Thank you so much and to the organisers of today’s conference. For everyone behind ANA, a very big thank you for bringing together a pretty awesome group of people, as I looked at the list of those who will be attending today. And I also want to give a call out to, to my colleague Dave Gillespie. Great to see you, Dave. Well, around about 11 days ago, or 250 hours and 55 minutes ago, my wife Sophia, delivered a little baby girl, we named Edwina Rose O’Brien.

(Proud applause) 

Now that I have applause, that’s the end of my speech, thanks very much.

I’ll pass that applause onto Sophia, because as we know, Sophia is who really did the hard work, and that’s our third child. And so you’ll have to forgive me for a moment, if, after spending a few days really holding a baby, a newborn, and in the euphoria that comes yet again with parenthood, as well as the fog of sleepless nights. If I’m a touch sentimental, as I begin these remarks.

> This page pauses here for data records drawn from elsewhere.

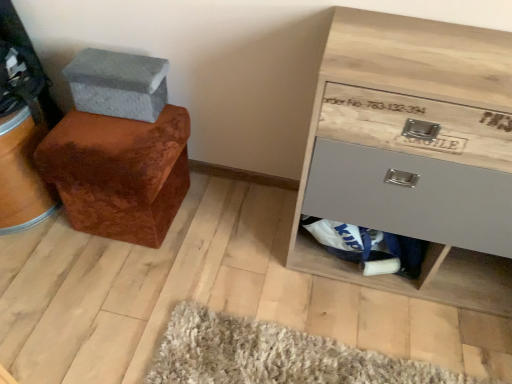 Find the location of a particular element. This screenshot has width=512, height=384. vacant point above velvet brown ottoman at left (from a real-world perspective) is located at coordinates (113, 129). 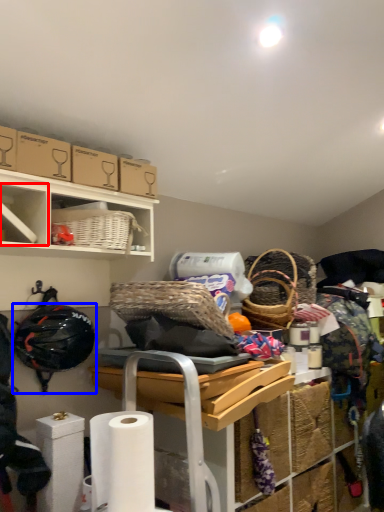 Question: Among these objects, which one is nearest to the camera, cabinet (highlighted by a red box) or helmet (highlighted by a blue box)?

Choices:
 (A) cabinet
 (B) helmet

Answer: (A) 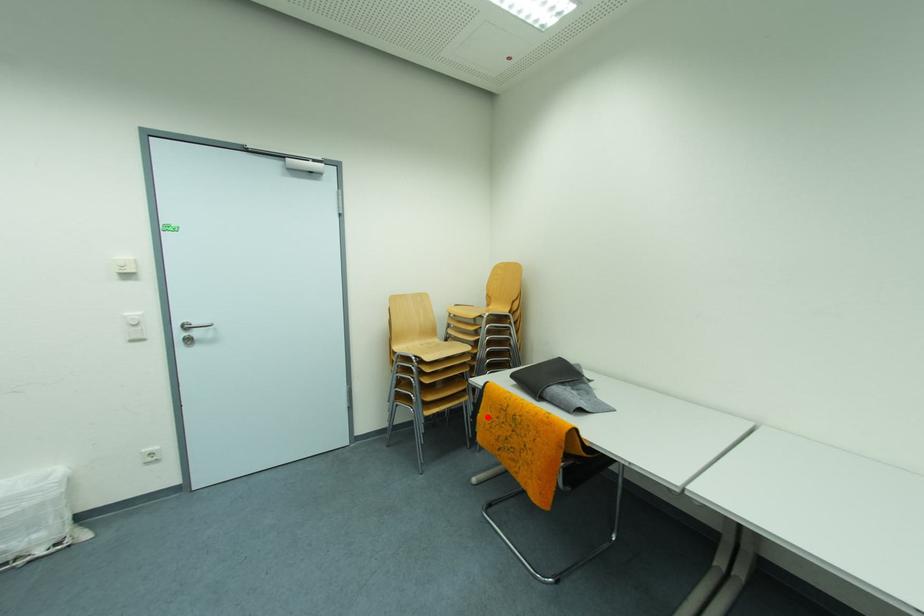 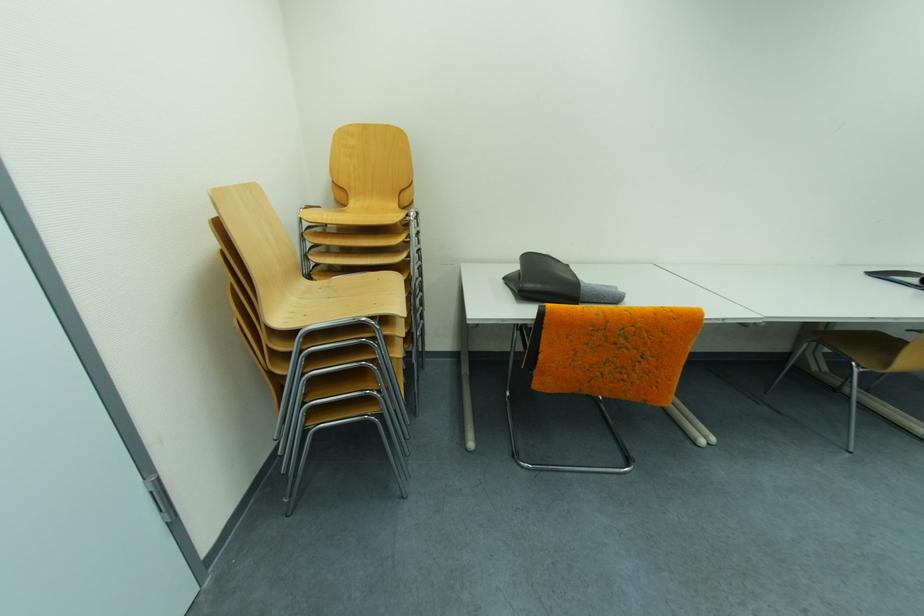 In the second image, find the point that corresponds to the highlighted location in the first image.

(549, 359)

It’s been said so often that energy is life and you don’t get a more powerful, safer, more reliable form of energy than nuclear. When it comes to the preservation, and the promotion of the very essence of life, Australia needs nuclear in all its forms. When it comes to health and well-being, nuclear saves lives, just look at ANSTO. When it comes to national security, nuclear has the capacity to protect lives. Look at the AUKUS submarines. When it comes to industry, nuclear has the ability to create livelihoods, especially look at the new reactors and their ability to produce heat. You look at electricity, and nuclear helps protect a way of life with a cost and reliability that modern societies need. When you look at the environment, nuclear saves the lives of threatened species and much-loved animals from the Koala to the Humpback Whale, especially when you compare it to the footprint of alternative clean energy sources.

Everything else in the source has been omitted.